27 maggio 2024
Aggiornato 05:00
Referendum promosso dalla Fiom

Fincantieri Riva Trigoso (GE): i lavoratori dicono no all'accordo separato

Su 151 aventi diritto hanno partecipato alla consultazione 125 lavoratori (82,11%) superando di gran lunga il quorum (50% + 1 degli aventi diritto)

Oggi si è svolto il referendum promosso dalla Fiom sull’accordo firmato da Fincantieri Fim e UILM in Confindustria a Genova il giorno 09/01/09.
Su 151 aventi diritto hanno partecipato alla consultazione 125 lavoratori (82,11%) superando di gran lunga il quorum (50% + 1 degli aventi diritto) il cui raggiungimento sancisce la validità del referendum, in base alle regole stabilite da Fim, Fiom e Uilm per le consultazioni referendarie nei metalmeccanici.

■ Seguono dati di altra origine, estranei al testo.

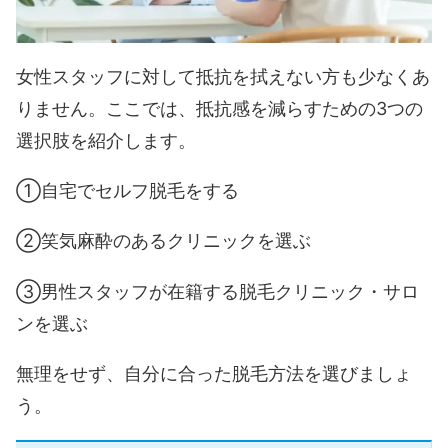
女性スタッフに対して抵抗を拭えない方も少なくあ
りません。ここでは、抵抗感を減らすための3つの
選択肢を紹介します。
①自宅でセルフ脱毛をする
②笑気麻酔のあるクリニックを選ぶ
③男性スタッフが在籍する脱毛クリニック・サロ
ンを選ぶ
無理をせず、自分に合った脱毛方法を選びましょ
う。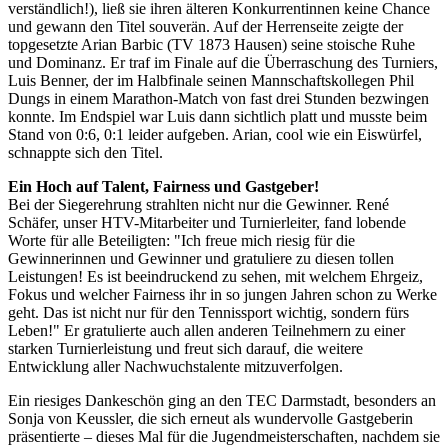
verständlich!), ließ sie ihren älteren Konkurrentinnen keine Chance
haben oder die sie im Rahmen Ihrer Nutzung der Dienste
und gewann den Titel souverän. Auf der Herrenseite zeigte der
gesammelt haben. Die
Cookie-Einstellungen
können
topgesetzte Arian Barbic (TV 1873 Hausen) seine stoische Ruhe
jederzeit über den Link im Footer aufgerufen und
und Dominanz. Er traf im Finale auf die Überraschung des Turniers,
Luis Benner, der im Halbfinale seinen Mannschaftskollegen Phil
angepasst werden.
Dungs in einem Marathon-Match von fast drei Stunden bezwingen
konnte. Im Endspiel war Luis dann sichtlich platt und musste beim
Stand von 0:6, 0:1 leider aufgeben. Arian, cool wie ein Eiswürfel,
schnappte sich den Titel.
Ein Hoch auf Talent, Fairness und Gastgeber!
Bei der Siegerehrung strahlten nicht nur die Gewinner. René
Schäfer, unser HTV-Mitarbeiter und Turnierleiter, fand lobende
Worte für alle Beteiligten: "Ich freue mich riesig für die
Gewinnerinnen und Gewinner und gratuliere zu diesen tollen
Leistungen! Es ist beeindruckend zu sehen, mit welchem Ehrgeiz,
Fokus und welcher Fairness ihr in so jungen Jahren schon zu Werke
geht. Das ist nicht nur für den Tennissport wichtig, sondern fürs
Leben!" Er gratulierte auch allen anderen Teilnehmern zu einer
starken Turnierleistung und freut sich darauf, die weitere
Entwicklung aller Nachwuchstalente mitzuverfolgen.
Ein riesiges Dankeschön ging an den TEC Darmstadt, besonders an
Sonja von Keussler, die sich erneut als wundervolle Gastgeberin
präsentierte – dieses Mal für die Jugendmeisterschaften, nachdem sie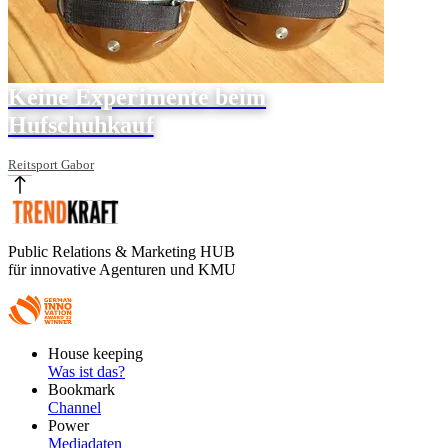
Keine Experimente beim
Hufschuhkauf
Reitsport Gabor
Public Relations & Marketing HUB
für innovative Agenturen und KMU
Footer
House keeping
Main
Was ist das?
Bookmark
Channel
Power
Mediadaten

Il risultato del Referendum è il seguente:
Favorevoli: 7 (5,73%)
Contrari: 115 (94,26)
Bianche: 1
Nulle: 2

Innanzitutto la FIOM esprime grande soddisfazione sia per l’alta partecipazione al voto
sia per lo straordinario risultato che conferma e consolida la posizione della nostra organizzazione e dei lavoratori che non sono disponibili a subire un accordo unilaterale.

La Fiom si impegna a rispettare il responso delle urne tutelando i diritti dei lavoratori sia sul piano sindacale sia su quello legale: questo risultato sancisce che l’accordo firmato è
carta straccia; occorre riprendere il confronto a condizione che sia una trattativa vera e tenga conto delle rivendicazioni dei lavoratori.

E’ sempre più incomprensibile l’atteggiamento di Fincantieri nel volere a tutti i costi perseguire una linea di scontro con i lavoratori e l’organizzazione sindacale che li sostiene:
non è mai stato nella tradizione della azienda attuare politiche di scontro frontale e accordi separati che come si è visto non portano a nessun risultato, per cui si ha l’impressione che lo scopo non sia prettamente sindacale ma di natura politica.
Infine la Fiom ribadisce la necessità di riprendere il confronto anche sugli investimenti e le prospettive dello stabilimento, in particolare in materia di mezzi di sollevamento: le gru del cantiere sono ferme da quattro mesi e si spendono centinaia di migliaia di euro per affittare mezzi semoventi presso una ditta genovese senza che nulla si faccia per riparare e sostituire quelle esistenti.